=== MATERIAL PROVIDED ===
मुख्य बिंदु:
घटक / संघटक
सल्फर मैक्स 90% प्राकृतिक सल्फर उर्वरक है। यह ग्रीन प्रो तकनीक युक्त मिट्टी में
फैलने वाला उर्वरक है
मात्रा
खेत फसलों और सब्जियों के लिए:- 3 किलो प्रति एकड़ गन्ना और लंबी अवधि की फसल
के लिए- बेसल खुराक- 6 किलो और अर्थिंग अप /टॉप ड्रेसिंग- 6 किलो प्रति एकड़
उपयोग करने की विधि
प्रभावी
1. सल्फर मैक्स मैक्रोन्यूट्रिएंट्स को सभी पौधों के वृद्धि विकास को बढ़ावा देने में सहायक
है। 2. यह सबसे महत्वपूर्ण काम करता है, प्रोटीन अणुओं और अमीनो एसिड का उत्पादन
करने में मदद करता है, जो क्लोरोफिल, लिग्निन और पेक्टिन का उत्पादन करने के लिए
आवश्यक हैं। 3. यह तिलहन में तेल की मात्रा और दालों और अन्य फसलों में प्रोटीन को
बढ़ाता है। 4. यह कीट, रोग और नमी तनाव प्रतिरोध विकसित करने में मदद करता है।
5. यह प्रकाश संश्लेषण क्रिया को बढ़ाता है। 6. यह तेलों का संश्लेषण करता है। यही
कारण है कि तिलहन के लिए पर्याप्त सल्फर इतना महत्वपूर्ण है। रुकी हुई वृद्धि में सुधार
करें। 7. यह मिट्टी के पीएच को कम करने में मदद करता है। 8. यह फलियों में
===
▸ DESCRIPTION OF THE TASK
Once you find the line with "आवश्यक हैं। 3." above, print it and every line after it up to and including the line with "कारण है कि तिलहन", exactly as written and nothing else.

▸ ANSWER TO THIS EXERCISE
आवश्यक हैं। 3. यह तिलहन में तेल की मात्रा और दालों और अन्य फसलों में प्रोटीन को
बढ़ाता है। 4. यह कीट, रोग और नमी तनाव प्रतिरोध विकसित करने में मदद करता है।
5. यह प्रकाश संश्लेषण क्रिया को बढ़ाता है। 6. यह तेलों का संश्लेषण करता है। यही
कारण है कि तिलहन के लिए पर्याप्त सल्फर इतना महत्वपूर्ण है। रुकी हुई वृद्धि में सुधार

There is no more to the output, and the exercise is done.